Built-in auth with LDAP/Active Directory. SSO via SAML 2.0 or OAuth 2.0. Multi-factor authentication supported.
Admin, Attorney, Paralegal, Read-Only roles. Per-knowledge-base permissions for practice group isolation.
macOS firewall blocks all inbound except HTTPS on port 3000. Outbound restricted to MDM and updates only.
The LLM runs entirely on-device via Metal GPU. No API calls during inference. Can operate fully air-gapped.
Every prompt, response, upload, and modification logged with timestamps and user IDs. Exportable JSON for compliance.
MDM can remotely erase or lock the device. FileVault keys destroyed, rendering all data unrecoverable.
Connects to existing DMS via SMB 3.x or NFS v4. Read-only mounts by default. Supports PDF (with OCR), DOCX, DOC, TXT, RTF, HTML, CSV, Markdown. Documents are never modified — only vector embeddings are created locally.
This is not primarily a technology decision. It is a privilege and liability decision.

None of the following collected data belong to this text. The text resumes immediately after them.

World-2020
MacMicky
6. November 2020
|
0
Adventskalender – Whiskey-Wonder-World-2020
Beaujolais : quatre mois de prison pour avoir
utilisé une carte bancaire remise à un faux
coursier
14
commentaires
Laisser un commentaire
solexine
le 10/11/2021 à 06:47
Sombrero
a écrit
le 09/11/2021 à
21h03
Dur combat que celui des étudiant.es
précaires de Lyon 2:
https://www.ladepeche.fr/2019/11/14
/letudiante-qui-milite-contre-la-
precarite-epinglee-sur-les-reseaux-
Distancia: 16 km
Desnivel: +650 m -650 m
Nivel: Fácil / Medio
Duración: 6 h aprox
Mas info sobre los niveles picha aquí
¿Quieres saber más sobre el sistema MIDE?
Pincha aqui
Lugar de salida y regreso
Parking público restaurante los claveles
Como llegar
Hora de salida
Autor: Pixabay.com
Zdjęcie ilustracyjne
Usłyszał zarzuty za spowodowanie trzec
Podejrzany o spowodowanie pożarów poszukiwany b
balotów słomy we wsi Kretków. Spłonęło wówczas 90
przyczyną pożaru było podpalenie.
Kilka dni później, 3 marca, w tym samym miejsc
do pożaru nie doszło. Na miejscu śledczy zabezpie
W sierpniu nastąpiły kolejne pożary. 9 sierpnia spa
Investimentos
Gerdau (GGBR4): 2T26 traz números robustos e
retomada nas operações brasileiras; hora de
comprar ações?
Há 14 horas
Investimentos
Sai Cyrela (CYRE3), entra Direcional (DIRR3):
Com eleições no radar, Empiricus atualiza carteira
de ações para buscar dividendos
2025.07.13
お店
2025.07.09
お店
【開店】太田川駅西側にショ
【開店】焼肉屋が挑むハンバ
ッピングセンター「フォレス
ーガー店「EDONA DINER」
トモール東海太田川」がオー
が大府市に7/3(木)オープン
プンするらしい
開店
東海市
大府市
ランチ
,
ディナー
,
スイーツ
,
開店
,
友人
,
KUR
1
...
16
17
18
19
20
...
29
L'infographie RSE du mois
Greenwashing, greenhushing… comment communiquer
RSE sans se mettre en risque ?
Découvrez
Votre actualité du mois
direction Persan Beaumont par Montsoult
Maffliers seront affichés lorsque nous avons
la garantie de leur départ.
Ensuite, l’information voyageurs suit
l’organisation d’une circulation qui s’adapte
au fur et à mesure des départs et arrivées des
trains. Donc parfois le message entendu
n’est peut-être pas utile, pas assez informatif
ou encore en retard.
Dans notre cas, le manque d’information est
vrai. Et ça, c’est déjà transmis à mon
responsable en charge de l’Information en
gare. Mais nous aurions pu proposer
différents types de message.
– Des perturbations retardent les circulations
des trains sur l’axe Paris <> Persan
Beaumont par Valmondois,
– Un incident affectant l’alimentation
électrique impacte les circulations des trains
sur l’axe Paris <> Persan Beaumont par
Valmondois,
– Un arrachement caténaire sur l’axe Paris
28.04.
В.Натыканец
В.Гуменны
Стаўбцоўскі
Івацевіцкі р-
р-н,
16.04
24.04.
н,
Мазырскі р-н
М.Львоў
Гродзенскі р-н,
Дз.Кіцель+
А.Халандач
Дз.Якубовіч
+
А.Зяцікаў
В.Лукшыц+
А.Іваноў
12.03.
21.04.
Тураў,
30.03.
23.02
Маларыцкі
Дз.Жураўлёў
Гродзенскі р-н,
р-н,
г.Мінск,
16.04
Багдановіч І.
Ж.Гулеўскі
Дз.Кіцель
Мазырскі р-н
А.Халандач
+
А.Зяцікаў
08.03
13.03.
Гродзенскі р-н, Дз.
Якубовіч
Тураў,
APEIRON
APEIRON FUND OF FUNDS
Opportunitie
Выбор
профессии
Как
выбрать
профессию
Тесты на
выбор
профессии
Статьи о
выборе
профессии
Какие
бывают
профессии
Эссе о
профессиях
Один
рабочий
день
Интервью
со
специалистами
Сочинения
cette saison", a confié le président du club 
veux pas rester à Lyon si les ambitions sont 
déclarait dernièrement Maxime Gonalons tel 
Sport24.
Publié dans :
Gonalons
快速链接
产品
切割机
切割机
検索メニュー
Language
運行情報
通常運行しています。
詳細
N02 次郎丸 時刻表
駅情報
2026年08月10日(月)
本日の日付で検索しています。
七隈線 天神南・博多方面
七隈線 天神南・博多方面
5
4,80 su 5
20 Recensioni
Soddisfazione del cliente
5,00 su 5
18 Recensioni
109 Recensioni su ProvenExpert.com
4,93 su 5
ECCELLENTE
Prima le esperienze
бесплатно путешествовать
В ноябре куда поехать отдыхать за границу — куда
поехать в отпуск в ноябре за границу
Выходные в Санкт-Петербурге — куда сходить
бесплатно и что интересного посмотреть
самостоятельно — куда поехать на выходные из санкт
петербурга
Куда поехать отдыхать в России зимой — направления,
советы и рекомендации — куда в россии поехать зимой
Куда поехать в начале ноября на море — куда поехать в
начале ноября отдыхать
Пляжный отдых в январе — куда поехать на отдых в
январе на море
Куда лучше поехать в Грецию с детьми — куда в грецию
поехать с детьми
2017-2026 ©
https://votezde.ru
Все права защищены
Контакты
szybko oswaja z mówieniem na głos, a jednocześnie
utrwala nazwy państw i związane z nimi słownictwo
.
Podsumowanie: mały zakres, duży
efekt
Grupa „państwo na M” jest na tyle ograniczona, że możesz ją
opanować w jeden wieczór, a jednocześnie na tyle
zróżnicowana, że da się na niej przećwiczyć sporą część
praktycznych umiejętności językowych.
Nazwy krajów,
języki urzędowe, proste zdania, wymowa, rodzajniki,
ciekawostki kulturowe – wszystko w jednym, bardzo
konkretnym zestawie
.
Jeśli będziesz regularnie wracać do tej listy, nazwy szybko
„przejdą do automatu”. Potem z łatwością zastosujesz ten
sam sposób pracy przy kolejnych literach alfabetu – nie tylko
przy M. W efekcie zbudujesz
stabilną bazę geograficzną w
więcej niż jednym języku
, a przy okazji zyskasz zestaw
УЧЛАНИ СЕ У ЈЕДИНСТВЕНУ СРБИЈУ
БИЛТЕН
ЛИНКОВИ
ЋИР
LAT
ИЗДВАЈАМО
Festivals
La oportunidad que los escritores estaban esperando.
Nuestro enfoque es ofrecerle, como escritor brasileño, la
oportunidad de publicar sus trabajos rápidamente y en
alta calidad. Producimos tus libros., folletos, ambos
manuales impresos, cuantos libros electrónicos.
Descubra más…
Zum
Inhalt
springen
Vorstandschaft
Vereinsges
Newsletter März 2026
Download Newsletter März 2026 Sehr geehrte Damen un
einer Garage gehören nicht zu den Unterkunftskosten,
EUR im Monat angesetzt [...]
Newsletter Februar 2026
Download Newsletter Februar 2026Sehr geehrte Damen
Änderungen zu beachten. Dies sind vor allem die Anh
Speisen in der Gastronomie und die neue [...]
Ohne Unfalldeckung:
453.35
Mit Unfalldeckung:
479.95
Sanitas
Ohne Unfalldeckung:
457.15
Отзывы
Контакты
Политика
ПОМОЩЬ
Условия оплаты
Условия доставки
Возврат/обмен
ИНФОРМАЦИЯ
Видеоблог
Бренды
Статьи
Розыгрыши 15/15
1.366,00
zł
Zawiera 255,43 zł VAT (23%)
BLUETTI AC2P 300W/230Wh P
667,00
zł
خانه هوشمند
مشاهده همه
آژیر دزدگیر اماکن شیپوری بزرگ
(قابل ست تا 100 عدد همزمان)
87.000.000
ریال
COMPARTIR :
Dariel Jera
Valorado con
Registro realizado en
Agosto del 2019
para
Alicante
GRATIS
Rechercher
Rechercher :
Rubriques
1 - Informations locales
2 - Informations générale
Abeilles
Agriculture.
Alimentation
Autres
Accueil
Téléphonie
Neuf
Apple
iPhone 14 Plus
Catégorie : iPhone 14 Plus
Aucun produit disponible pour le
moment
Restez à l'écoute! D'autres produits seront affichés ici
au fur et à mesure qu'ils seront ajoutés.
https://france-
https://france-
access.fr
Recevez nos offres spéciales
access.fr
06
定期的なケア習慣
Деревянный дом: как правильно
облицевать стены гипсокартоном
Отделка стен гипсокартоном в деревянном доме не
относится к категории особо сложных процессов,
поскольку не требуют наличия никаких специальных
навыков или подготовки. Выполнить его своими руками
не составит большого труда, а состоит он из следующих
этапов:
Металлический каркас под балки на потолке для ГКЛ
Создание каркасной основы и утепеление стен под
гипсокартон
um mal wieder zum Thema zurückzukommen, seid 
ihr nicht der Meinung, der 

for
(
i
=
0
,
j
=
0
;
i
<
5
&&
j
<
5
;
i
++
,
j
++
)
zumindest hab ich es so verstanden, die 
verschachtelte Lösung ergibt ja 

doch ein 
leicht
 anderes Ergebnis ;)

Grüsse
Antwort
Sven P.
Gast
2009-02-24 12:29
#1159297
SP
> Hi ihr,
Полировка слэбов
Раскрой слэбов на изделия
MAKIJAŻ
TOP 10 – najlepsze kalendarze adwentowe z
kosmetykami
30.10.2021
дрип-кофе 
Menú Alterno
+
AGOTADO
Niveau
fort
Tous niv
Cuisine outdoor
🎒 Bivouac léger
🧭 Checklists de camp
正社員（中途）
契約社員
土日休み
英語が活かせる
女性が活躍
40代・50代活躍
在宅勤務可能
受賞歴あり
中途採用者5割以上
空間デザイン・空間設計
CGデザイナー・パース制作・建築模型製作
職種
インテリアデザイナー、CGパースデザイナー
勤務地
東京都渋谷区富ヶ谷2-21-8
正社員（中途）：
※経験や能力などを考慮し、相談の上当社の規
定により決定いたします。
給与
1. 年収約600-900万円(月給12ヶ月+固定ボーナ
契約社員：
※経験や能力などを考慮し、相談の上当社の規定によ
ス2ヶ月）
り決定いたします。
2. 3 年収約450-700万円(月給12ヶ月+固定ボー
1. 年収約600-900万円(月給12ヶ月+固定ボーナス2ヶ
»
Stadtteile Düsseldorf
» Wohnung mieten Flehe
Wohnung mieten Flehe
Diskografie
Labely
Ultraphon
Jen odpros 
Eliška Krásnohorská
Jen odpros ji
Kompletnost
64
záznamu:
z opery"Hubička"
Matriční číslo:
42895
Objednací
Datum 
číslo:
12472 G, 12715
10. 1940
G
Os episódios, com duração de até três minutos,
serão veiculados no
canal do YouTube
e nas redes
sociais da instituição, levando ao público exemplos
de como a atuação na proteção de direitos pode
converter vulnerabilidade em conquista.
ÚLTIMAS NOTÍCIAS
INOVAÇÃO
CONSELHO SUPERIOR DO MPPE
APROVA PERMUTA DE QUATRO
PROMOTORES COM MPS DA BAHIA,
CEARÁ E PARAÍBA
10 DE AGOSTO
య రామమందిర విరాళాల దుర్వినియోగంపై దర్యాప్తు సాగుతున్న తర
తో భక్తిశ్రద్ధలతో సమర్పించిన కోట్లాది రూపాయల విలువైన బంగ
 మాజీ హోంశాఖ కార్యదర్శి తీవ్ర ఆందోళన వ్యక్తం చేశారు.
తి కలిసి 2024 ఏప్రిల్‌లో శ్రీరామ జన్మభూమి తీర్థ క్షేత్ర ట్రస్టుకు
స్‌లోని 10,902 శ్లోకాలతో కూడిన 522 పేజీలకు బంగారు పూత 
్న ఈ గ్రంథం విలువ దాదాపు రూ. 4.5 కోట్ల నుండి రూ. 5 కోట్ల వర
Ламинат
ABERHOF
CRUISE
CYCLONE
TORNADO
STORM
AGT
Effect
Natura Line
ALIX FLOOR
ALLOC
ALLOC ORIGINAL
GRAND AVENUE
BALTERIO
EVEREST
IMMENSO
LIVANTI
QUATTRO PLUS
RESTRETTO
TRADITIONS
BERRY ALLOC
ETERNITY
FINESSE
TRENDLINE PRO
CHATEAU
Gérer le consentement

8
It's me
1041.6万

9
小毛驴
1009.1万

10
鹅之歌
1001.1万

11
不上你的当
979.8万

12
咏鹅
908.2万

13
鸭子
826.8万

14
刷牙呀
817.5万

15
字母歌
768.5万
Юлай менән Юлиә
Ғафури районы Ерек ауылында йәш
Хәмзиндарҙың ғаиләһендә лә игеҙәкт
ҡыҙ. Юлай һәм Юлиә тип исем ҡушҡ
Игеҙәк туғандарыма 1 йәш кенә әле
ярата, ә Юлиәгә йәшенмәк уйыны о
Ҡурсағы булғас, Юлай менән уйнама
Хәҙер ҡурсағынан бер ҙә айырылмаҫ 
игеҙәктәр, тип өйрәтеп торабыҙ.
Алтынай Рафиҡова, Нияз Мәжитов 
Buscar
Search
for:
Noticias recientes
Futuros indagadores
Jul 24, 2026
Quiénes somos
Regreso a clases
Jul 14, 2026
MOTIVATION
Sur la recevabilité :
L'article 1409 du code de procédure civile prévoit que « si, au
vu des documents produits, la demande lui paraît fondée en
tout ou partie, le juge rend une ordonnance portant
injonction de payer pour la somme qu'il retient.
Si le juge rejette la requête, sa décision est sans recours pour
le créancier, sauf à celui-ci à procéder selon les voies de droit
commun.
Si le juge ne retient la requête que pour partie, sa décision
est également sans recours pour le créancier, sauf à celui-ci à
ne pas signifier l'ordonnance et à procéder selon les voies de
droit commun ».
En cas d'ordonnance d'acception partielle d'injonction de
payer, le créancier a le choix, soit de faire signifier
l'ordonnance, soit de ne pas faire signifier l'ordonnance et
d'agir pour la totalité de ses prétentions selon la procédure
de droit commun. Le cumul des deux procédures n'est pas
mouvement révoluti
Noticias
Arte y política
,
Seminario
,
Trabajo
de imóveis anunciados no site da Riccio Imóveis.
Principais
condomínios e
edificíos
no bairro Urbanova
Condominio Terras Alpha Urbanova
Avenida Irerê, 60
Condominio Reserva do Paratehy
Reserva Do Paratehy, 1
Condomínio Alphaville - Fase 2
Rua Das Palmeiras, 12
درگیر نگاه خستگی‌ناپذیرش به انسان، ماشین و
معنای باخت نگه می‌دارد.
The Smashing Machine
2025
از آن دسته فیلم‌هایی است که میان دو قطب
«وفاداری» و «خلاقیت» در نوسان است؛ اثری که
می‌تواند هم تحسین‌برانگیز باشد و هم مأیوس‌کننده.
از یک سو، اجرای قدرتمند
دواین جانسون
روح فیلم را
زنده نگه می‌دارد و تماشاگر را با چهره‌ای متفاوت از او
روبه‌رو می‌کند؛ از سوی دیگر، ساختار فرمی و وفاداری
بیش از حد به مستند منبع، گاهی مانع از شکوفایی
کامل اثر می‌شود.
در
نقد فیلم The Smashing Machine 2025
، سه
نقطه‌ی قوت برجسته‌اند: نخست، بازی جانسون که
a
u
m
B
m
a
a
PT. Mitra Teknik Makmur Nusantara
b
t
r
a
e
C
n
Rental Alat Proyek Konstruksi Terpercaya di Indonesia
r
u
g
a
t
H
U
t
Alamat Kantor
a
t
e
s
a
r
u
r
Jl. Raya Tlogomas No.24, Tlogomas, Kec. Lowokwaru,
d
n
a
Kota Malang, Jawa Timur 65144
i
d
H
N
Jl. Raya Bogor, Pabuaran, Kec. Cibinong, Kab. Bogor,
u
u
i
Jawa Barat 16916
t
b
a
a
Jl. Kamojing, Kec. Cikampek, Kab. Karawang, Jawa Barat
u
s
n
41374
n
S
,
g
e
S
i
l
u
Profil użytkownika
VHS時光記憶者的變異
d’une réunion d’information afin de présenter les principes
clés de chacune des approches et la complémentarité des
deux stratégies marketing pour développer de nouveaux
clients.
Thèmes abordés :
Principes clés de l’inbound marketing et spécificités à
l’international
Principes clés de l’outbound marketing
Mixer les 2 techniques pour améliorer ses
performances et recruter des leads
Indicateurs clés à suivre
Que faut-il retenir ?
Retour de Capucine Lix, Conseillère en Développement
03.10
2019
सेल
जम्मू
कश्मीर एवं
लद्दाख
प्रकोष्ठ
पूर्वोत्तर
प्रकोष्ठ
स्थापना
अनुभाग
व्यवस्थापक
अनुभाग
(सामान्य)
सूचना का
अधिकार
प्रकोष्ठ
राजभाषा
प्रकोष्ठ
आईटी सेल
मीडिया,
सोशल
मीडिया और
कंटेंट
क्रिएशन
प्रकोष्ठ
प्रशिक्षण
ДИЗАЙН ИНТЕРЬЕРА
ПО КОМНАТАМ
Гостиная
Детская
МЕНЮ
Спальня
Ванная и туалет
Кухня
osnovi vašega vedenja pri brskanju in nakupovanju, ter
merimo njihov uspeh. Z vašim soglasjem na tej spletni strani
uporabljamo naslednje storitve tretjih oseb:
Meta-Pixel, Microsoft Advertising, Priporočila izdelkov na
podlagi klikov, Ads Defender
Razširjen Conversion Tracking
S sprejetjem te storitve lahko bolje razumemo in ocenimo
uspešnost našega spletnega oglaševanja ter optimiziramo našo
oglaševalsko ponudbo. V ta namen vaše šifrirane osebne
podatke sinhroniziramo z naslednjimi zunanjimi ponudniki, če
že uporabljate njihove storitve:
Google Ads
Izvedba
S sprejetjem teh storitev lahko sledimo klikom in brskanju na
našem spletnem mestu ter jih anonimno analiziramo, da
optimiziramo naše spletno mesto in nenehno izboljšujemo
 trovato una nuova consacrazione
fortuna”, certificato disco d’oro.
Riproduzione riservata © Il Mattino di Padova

| Factor | Cloud AI | CounselVault |
|---|---|---|
| Where prompts go | Transmitted to provider servers. Subject to retention policies. | Processed on Mac Mini in your office. Never leaves local network. |
| Who can access | Provider employees, automated systems, potentially government. | Only authenticated firm users. Full audit trail. No external access path. |
| Terms of Service | Consumer: broad data rights. Enterprise: narrower, but still third-party transmission. | No ToS. Open-source Apache 2.0. Firm owns the hardware. No AI provider relationship. |
| Attorney-client privilege | Heppner: consumer not privileged. Enterprise BAA untested under Kovel. | No third-party disclosure. Deployed at counsel’s direction. Strongest privilege position. |
| Work product | Warner/Morgan suggest survival, but Heppner’s waiver creates uncertainty. | No disclosure to anyone. Work product argument is unassailable. |
| Model training | Consumer: your data may train the model. Enterprise: typically opt-out. | Never used for training. Model weights are static. No phone-home mechanism. |
| Cost structure | Per-user/month SaaS. AI features are premium add-ons. Multi-year contracts. | One-time hardware ($2,999–$7,999) + modest monthly management. Unlimited use. |
Every major law firm analysis published since Heppner recommends the same thing: enterprise or self-hosted AI with robust confidentiality protections, attorney direction, and no consumer platforms for privileged work. CounselVault is the only productized appliance that satisfies all of these recommendations out of the box.